GNNBENCH: Fair and Productive Benchmarking for Single-GPU GNN System
Yidong Gong, Pradeep Kumar
TL;DR
GnnBench addresses the lack of a standardized benchmark for single-GPU GNN systems by delivering a framework-agnostic benchmarking platform with stable System APIs and zero-copy tensor exchange via a Producer-Only DLPack protocol. It enables plug-and-play integration of diverse GNN kernels, automatically generates integration code through a DSL, and evaluates multiple existing systems to reveal accuracy pitfalls, framework overhead, and memory behavior. The experimental results show that many prior systems have accuracy and performance issues that are mitigated or clarified when benchmarked with GnnBench, and that framework overhead can dominate small-dataset runtimes, while mid-size datasets reveal true kernel performance. The work demonstrates the platform’s practicality and versatility across PyTorch and TensorFlow, offering a fair baseline for future GNN innovations and guiding decisions about kernel fusion versus native implementations.
Abstract
We hypothesize that the absence of a standardized benchmark has allowed several fundamental pitfalls in GNN System design and evaluation that the community has overlooked.
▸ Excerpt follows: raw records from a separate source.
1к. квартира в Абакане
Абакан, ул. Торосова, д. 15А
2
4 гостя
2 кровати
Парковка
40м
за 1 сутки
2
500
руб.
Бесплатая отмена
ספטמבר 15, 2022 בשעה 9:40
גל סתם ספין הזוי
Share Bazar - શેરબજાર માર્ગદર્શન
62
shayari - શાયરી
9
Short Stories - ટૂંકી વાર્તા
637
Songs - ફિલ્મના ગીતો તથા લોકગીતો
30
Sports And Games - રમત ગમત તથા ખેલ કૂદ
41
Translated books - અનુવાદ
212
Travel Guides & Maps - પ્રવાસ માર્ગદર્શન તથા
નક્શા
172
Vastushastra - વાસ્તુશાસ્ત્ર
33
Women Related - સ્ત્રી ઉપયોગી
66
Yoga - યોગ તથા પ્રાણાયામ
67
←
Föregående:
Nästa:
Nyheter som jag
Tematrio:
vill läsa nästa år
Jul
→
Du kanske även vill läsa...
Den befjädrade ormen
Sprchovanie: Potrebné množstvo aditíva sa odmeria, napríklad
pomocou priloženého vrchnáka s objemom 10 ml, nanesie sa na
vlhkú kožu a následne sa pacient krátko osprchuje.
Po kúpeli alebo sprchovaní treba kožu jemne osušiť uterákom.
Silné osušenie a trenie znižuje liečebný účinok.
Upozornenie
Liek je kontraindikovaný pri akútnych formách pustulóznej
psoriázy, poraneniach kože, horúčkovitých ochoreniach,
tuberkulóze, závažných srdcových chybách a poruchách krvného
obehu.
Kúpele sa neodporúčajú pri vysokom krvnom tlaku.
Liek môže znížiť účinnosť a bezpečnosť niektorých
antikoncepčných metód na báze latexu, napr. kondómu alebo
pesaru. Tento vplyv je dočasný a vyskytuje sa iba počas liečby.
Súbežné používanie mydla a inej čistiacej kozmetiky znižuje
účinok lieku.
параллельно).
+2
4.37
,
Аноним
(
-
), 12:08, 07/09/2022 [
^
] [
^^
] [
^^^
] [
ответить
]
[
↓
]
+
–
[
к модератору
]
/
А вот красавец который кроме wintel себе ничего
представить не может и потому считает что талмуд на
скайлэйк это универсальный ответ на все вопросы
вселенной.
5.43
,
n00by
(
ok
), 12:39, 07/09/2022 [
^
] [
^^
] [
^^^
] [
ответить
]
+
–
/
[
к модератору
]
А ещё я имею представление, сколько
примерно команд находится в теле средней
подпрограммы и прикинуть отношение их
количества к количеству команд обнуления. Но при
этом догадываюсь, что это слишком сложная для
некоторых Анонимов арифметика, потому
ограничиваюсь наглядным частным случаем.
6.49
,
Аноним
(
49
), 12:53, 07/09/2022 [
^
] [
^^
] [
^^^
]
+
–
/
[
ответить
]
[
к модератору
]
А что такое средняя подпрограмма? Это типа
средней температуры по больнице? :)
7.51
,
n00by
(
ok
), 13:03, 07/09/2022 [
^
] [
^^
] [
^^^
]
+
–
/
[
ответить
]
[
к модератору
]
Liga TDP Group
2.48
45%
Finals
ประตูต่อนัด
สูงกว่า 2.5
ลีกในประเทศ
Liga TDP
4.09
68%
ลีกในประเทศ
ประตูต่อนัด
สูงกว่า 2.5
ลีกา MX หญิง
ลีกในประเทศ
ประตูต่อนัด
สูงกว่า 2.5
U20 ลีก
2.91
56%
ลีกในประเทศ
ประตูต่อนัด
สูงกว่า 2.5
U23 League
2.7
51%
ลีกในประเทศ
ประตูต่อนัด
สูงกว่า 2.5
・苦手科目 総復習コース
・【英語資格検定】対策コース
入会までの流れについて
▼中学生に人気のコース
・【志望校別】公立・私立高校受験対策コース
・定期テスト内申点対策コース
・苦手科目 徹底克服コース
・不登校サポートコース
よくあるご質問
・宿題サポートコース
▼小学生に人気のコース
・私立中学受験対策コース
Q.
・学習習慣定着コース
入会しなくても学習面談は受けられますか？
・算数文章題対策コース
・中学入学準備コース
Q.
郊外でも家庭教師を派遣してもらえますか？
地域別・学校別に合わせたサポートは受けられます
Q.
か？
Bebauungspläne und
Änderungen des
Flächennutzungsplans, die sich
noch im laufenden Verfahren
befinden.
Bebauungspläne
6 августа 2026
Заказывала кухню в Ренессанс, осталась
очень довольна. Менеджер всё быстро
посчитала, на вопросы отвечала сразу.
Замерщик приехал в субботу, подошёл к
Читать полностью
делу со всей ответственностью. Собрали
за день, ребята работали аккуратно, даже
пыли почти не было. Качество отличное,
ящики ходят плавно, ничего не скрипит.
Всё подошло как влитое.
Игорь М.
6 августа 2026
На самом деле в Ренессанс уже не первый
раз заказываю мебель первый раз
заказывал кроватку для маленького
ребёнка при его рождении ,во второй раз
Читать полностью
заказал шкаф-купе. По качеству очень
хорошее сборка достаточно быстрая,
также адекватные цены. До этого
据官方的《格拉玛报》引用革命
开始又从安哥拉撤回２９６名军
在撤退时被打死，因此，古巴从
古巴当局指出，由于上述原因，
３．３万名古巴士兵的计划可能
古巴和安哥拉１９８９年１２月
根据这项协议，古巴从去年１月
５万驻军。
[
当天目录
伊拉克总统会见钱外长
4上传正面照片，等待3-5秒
In this work, we propose GNNBench, a plug-and-play benchmarking platform focused on system innovation. GNNBench presents a new protocol to exchange their captive tensor data, supports custom classes in System APIs, and allows automatic integration of the same system module to many deep learning frameworks, such as PyTorch and TensorFlow. To demonstrate the importance of such a benchmark framework, we integrated several GNN systems. Our results show that integration with GNNBench helped us identify several measurement issues that deserve attention from the community.